Indulto do Peru

            As festas de final de ano, em especial o Natal, revitalizam o coração humano com sentimentos de alegria renovada, solidariedade. Faz parte da nossa natureza encerrar um ciclo com perspectivas mais otimistas diante do novo. Hora de avaliar erros e redesenhar projetos. No campo das relações humanas reciclar amizades, reconstruir laços afetivos, familiares ou mesmo profissionais. Nesse clima de renovação, com vistas a novas investidas em perspectivas pessoais, projetos ainda por se executar ou comportamento a ser corrigido, rumos novos, condutas refeitas, redimensionadas, o coração de muitos se abre às próprias fraquezas e aceita o perdão como atitude essencial ao bom termo dos sonhos ainda borbulhantes na vida de todos. Perdoar é lavar a alma, as sujeiras que a todos contaminam durante o ano.

    Os americanos criaram um rito que lhes é próprio: “perdoar” a vida de um peru, às vésperas do Dia de Ação de Graças, sob as graças presidenciais. Como se esses pobres galináceos possuíssem alguma grave falta senão aquela de servir-se como prato principal nos banquetes glamourosos e ostensivamente nababescos que suas festas de final de ano exibem ao mundo. Enquanto a miséria campeia nas periferias existenciais da desigualdade global. Enquanto na Síria os morteiros ainda sibilam sobre telhados vazios de cidades fantasmas. Enquanto na África central e meridional os povos fogem da fome em travessias tresloucadas rumo à Europa. Enquanto na Venezuela a insanidade do poder acima dos deveres a favor de um povo oprimido dispersa esse povo sem rumo. Enquanto na Coréia se busca o consenso entre norte e sul, sob a mira de canhões do leste e do oeste. Enquanto no México se armam arquibancadas fronteiriças de famintos hondurenhos ou qualquer latino suburbano, para espiar ou invejar o quintal onde o peru da casa branca vai ciscar livre e solto…

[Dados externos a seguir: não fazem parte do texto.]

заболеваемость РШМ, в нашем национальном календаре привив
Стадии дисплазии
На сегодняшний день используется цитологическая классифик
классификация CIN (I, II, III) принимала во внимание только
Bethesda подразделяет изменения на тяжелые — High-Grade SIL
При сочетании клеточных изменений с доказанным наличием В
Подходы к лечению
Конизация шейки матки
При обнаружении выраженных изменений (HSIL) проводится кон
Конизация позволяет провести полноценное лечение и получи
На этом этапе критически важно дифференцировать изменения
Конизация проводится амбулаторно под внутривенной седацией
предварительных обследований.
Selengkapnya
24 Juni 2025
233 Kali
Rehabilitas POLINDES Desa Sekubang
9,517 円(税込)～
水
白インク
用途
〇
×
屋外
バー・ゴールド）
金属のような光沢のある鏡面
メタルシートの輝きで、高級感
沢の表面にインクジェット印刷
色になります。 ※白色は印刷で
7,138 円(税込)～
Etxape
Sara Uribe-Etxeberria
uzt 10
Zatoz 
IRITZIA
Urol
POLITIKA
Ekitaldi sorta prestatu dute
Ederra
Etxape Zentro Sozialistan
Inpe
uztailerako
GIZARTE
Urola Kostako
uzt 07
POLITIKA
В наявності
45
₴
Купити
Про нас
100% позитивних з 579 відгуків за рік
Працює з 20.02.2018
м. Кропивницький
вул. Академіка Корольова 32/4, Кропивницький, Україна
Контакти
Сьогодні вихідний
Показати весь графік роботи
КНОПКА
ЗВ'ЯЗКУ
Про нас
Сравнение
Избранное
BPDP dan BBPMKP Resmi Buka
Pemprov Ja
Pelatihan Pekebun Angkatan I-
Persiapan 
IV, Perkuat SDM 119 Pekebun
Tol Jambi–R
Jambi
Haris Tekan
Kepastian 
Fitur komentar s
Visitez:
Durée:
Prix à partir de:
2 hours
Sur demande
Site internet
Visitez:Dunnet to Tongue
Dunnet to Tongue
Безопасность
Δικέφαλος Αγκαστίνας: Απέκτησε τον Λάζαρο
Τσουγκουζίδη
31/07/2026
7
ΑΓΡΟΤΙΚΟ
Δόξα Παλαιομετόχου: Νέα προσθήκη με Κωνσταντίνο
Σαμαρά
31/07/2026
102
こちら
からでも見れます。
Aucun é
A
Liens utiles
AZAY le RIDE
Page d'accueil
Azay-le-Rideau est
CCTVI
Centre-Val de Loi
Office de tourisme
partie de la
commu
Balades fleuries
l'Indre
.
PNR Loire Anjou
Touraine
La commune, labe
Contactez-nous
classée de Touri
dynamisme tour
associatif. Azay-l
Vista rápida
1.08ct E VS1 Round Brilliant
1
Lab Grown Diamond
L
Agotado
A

    Incongruências das nossas incoerências. Aqui falamos em indulto de natal, visando a liberdade de alguns poucos. Quando muito, eis que nossa generosidade samaritana permite aos nossos presos a famosa “saidinha”, oportunidade ímpar para se afundar no mato ou na selva urbana e voltar à carga de uma vida criminosa, sem outro remorso senão aquele de uma sobrevivência atrelada às faltas de oportunidades, de justiça social, de um perdão verdadeiramente construtivo. Ciscar no velho terreiro é chover no molhado, sem um aparato de solidariedade que ofereça novas oportunidades. Isso não é falar de indulto, perdão verdadeiro. Fiquemos então com nossas singelas saidinhas, um alívio governamental para desobstruir nossas carceragens abarrotadas.

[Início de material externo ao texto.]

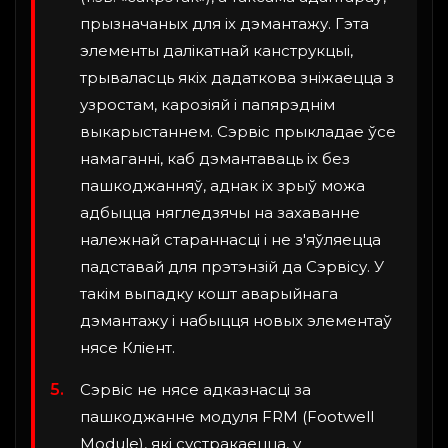
прызначаных для іх дэмантажу. Гэта
элементы далікатнай канструкцыі,
трываласць якіх дадаткова зніжаецца з
узростам, карозіяй і папярэднім
выкарыстаннем. Сэрвіс прыкладае ўсе
намаганні, каб дэмантаваць іх без
пашкоджанняў, аднак іх зрыў можа
адбыцца нягледзячы на захаванне
належнай стараннасці і не з'яўляецца
падставай для прэтэнзій да Сэрвісу. У
такім выпадку кошт аварыйнага
дэмантажу і набыцця новых элементаў
нясе Кліент.
Сэрвіс не нясе адказнасці за
пашкоджанне модуля FRM (Footwell
Module), які сустракаецца, у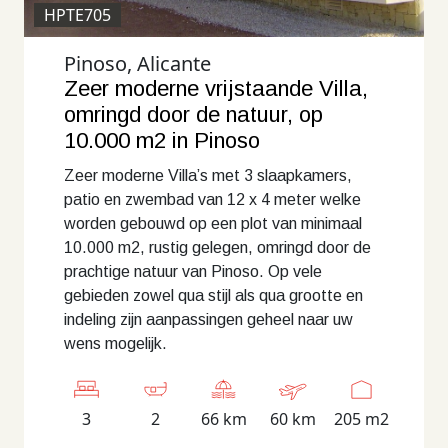
HPTE705
Pinoso, Alicante
Zeer moderne vrijstaande Villa,
omringd door de natuur, op
10.000 m2 in Pinoso
Zeer moderne Villa’s met 3 slaapkamers,
patio en zwembad van 12 x 4 meter welke
worden gebouwd op een plot van minimaal
10.000 m2, rustig gelegen, omringd door de
prachtige natuur van Pinoso. Op vele
gebieden zowel qua stijl als qua grootte en
indeling zijn aanpassingen geheel naar uw
wens mogelijk.
3
2
66 km
60 km
205 m2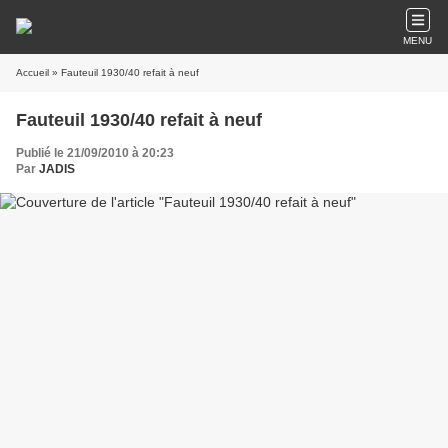
MENU
Accueil
» Fauteuil 1930/40 refait à neuf
Fauteuil 1930/40 refait à neuf
Publié le 21/09/2010 à 20:23
Par
JADIS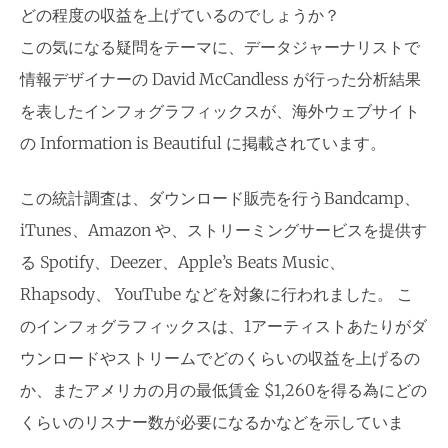
どの程度の収益を上げているのでしょうか？
この気になる疑問をテーマに、データジャーナリストで
情報デザイナーの David McCandless が行った分析結果
を表したインフォグラフィックスが、海外ウェブサイト
の Information is Beautiful に掲載されています。
この統計調査は、ダウンロード販売を行うBandcamp、
iTunes、Amazon や、ストリーミングサービスを提供す
る Spotify、Deezer、Apple’s Beats Music、
Rhapsody、 YouTube などを対象に行われました。 こ
のインフォグラフィックスは、1アーティストあたりがダ
ウンロードやストリームでどのくらいの収益を上げるの
か、またアメリカの月の最低賃金 $1,260を得る為にどの
くらいのリスナー数が必要になるかなどを示していま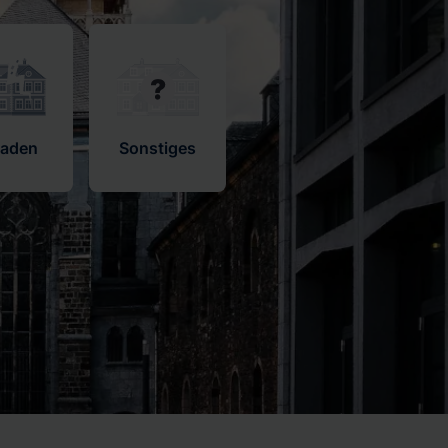
haden
Sonstiges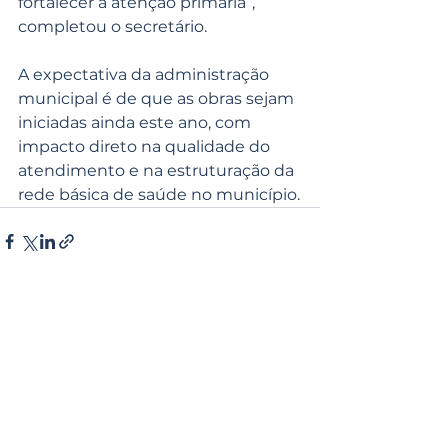
fortalecer a atenção primária”, 
completou o secretário.
A expectativa da administração 
municipal é de que as obras sejam 
iniciadas ainda este ano, com 
impacto direto na qualidade do 
atendimento e na estruturação da 
rede básica de saúde no município.
Ver tudo
Posts recentes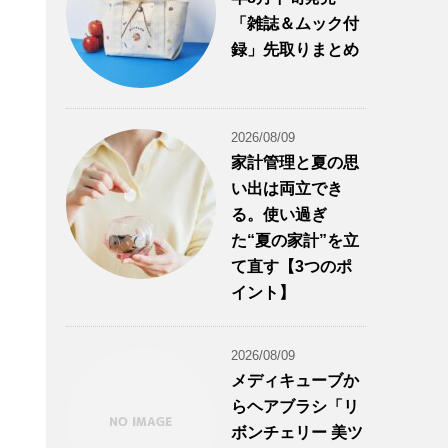
「雑誌＆ムック付
録」先取りまとめ
2026/08/09
家計管理と夏の思
い出は両立でき
る。使い過ぎ
た“夏の家計”を立
て直す【3つのポ
イント】
2026/08/09
メディキューブか
らヘアブラシ「リ
ボンチェリー 美ツ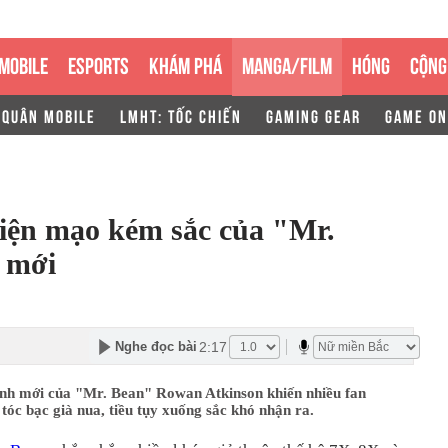
MOBILE
ESPORTS
KHÁM PHÁ
MANGA/FILM
HÓNG
CỘNG
 QUÂN MOBILE
LMHT: TỐC CHIẾN
GAMING GEAR
GAME ON
diện mạo kém sắc của "Mr.
 mới
2:17
Nghe đọc bài
nh mới của "Mr. Bean" Rowan Atkinson khiến nhiều fan
tóc bạc già nua, tiều tụy xuống sắc khó nhận ra.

    O Dia do Peru, de uma forma ou de outra, nos lembra a necessidade do perdão. Condenado ou não, sentenciado pelas leis humanas ou leis da própria consciência, todos temos necessidade da prática reconciliadora. Com Deus ou com os amigos, com a sociedade ou conosco mesmo, o perdão há de nos oferecer um lenitivo de graça e renovação. Tanto que se estende a todos, até às criaturas mais insignificantes – como o peru condenado ao banquete. “Pois tudo o que Deus criou é bom e nada há de reprovável quando se usa com ação de graças, Porque se torna santificado pela palavra de Deus e pela oração” (1 Tim 4,4-5). Ora, se a ironia de um gesto farisaico é capaz de nos oferecer lições, que estas criem novas raízes e se aprofundem em nossas vidas. Não é o pobre peru o grande vencedor dessa história dos nossos indultos natalinos. A este se reserva um passeio pela Disney e um final de vida em territórios bem demarcados e protegidos. Já aqueles que excluímos do grande banquete da solidariedade, fraternidade e comunhão que caracterizam uma sociedade verdadeiramente humana, como ficam? Isso sim é do peru…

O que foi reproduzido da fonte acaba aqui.